UNE HTA SECONDAIRE doit être systématiquement évoquée lors du diagnostic chez hypertendu jeune, de moins de 40 ans, ou en cas d’anomalie lors du bilan initial telle qu’un souffle de l’aorte abdominale , une hypokaliémie , une insuffisance rénale ou une albuminurie. Une étiologie doit également être recherchée en cas d’HTA sévère, lorsque la pression artérielle systolique est› 180 mm Hg et/ou la pression artérielle diastolique›110 mm Hg ou encore en cas d’HTA résistante, qui concerne environ 15% des hypertendus, soit plus d’ 1 million de patients traités en France. La résistance est définie par la persistance de valeurs tensionnelles élevées après six mois malgré une trithérapie comprenant un diurétique thiazidique, un bloqueur du SRA, et un anticalcique comme le rappellent les recommandations de la Société française d’hypertension artérielle actualisées en janvier 2013.
MAPA et automesure.
Il faut bien sûr éliminer les causes de fausse résistance, notamment un effet blouse blanche, par la réalisation d’une mesure ambulatoire de la pression artérielle (MAPA) ou une automesure. La bonne observance thérapeutique doit être vérifiée par l’interrogatoire du patient et par la présence de symptômes liés au traitement : coeur ralenti sous bêtabloquant, oedèmes des membres inférieurs avec les inhibiteurs calciques, diurèse augmentée avec les diurétiques, rénine élevée chez les sujets prenant un inhibiteur de l’enzyme de conversion (IEC) ou un antagoniste des récepteurs de l‘angiotensine 2.
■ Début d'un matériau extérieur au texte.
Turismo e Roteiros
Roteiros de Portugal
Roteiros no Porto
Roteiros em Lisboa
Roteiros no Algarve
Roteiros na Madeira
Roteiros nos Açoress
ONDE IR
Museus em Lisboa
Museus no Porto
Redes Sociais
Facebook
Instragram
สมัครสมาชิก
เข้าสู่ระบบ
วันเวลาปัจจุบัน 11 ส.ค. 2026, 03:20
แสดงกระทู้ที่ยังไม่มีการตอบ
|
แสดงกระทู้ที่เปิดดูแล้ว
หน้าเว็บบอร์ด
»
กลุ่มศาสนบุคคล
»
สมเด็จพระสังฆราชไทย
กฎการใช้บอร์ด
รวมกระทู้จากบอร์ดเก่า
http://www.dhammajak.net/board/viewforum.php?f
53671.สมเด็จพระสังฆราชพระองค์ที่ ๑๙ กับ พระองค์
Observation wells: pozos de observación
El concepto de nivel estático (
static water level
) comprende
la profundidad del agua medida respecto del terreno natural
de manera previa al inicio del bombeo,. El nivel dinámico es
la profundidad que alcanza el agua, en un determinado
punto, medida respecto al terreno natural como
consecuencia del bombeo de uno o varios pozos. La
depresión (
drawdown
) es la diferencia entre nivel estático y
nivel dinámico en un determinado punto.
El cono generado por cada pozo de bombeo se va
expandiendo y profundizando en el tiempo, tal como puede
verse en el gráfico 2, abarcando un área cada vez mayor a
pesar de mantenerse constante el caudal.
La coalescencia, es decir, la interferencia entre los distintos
« En pratique, après une MAPA ou une automesure, un bilan sanguin et urinaire est réalisé afin de rechercher une protéinurie ( les étiologies rénales de l’HTA, dont la glomérulonéphrite de Berger est la plus fréquente chez le sujet jeune, ne doivent pas être oubliées ), une hypokaliémie ou une kaliémie normale basse chez un sujet sous IEC ou ARA 2 doit faire penser à un hyperaldostéronisme primaire. Un échodoppler rénal sera demandé en cas de souffle vasculaire lors de l’examen clinique , la présence d’une insuffisance rénale ou d’une protéinurie . Un syndrome d’apnées du sommeil, cause fréquente d’HTA résistante, devra être évoqué en particulier en l’absence de baisse tensionnelle nocturne », précise le Dr Bernard Vaïsse.
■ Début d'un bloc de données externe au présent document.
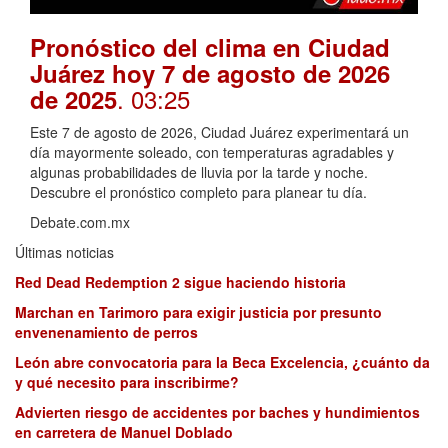
Pronóstico del clima en Ciudad
Juárez hoy 7 de agosto de 2026
. 03:25
de 2025
Este 7 de agosto de 2026, Ciudad Juárez experimentará un
día mayormente soleado, con temperaturas agradables y
algunas probabilidades de lluvia por la tarde y noche.
Descubre el pronóstico completo para planear tu día.
Debate.com.mx
Últimas noticias
Red Dead Redemption 2 sigue haciendo historia
Marchan en Tarimoro para exigir justicia por presunto
envenenamiento de perros
León abre convocatoria para la Beca Excelencia, ¿cuánto da
y qué necesito para inscribirme?
Advierten riesgo de accidentes por baches y hundimientos
en carretera de Manuel Doblado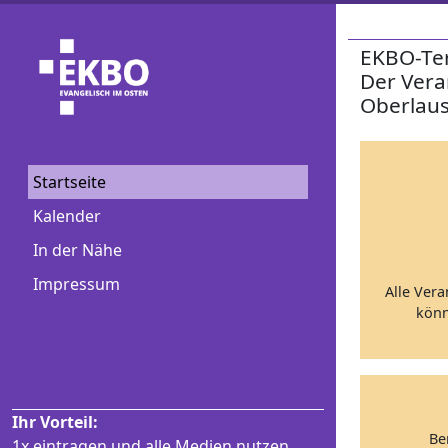
EKBO-Te
Der Vera
Oberlaus
Startseite
Kalender
In der Nähe
Impressum
Alle Vera
könn
Ihr Vorteil:
Be
1x eintragen und alle Medien nutzen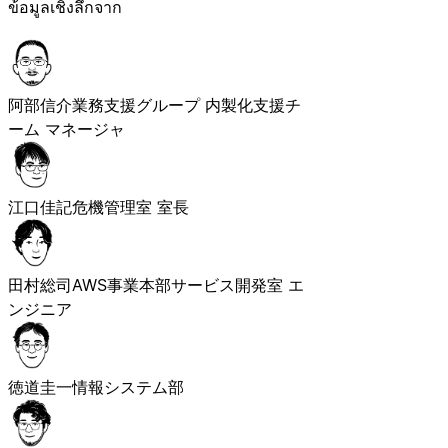
ข้อมูลเชิงลึกจาก
阿部信介
業務支援グループ 内製化支援チ
ーム マネージャ
江口佳記
危機管理室 室長
田村総司
AWS事業本部サービス開発室 エ
ンジニア
徳道圭一
情報システム部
« Au terme de ce premier bilan une exploration des surrénales est réalisée en deuxième intention, après interruption du traitement qui peut interférer avec les dosages d’au moins 15 jours, voire 1 mois pour l’aliskirene et 6 semaines pour la spironolactone. Le patient pourra être traité par alpha-bloquant, antihypertenseur central ou inhibiteur calcique. Les dosages (rénine, aldostérone, dérivés des catécholamines urinaires) sont difficiles à réaliser en ville car ils doivent répondre à des contraintes techniques très précises», explique le Dr Vaïsse. Il est donc préconisé d’hospitaliser le patient pour une courte durée. L’étiologie la plus fréquente est l’hyperaldostéronisme primaire (rapport aldostérone / rénine›25). Si les dosages sont anormaux, un scanner des surrénales est alors réalisé, qui peut montrer un nodule ou une hyperplasie. Tout nodule n’est toutefois pas un adénome de Conn et il est désormais préconisé, au moins chez les sujets jeunes, de faire des dosages au niveau des veines surrénales par cathétérisme. Une sécrétion latéralisée du côté du nodule plaide en faveur d’un adénome de Conn dont le traitement pourra être chirurgical.
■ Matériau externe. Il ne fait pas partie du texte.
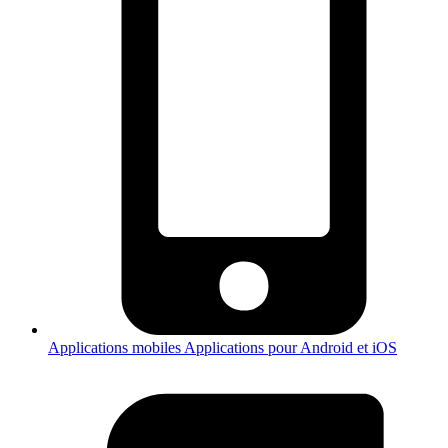
Applications mobiles
Applications pour Android et iOS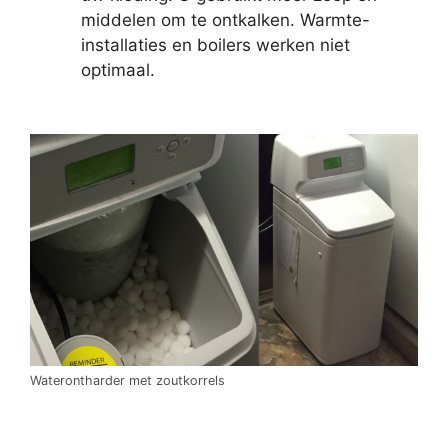
middelen om te ontkalken. Warmte-
installaties en boilers werken niet
optimaal.
Waterontharder met zoutkorrels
Enfin, si tout le bilan est négatif, la trithérapie anti-hypertensive est complétée par l’ajout de spironolactone 25 mg en surveillant kaliémie et créatinine.
D’après un entretien avec le Dr Bernard Vaïsse, président du Comité française de lutte contre l’hypertension artérielle, service de cardiologie, hôpital La Timone, CHU Marseille.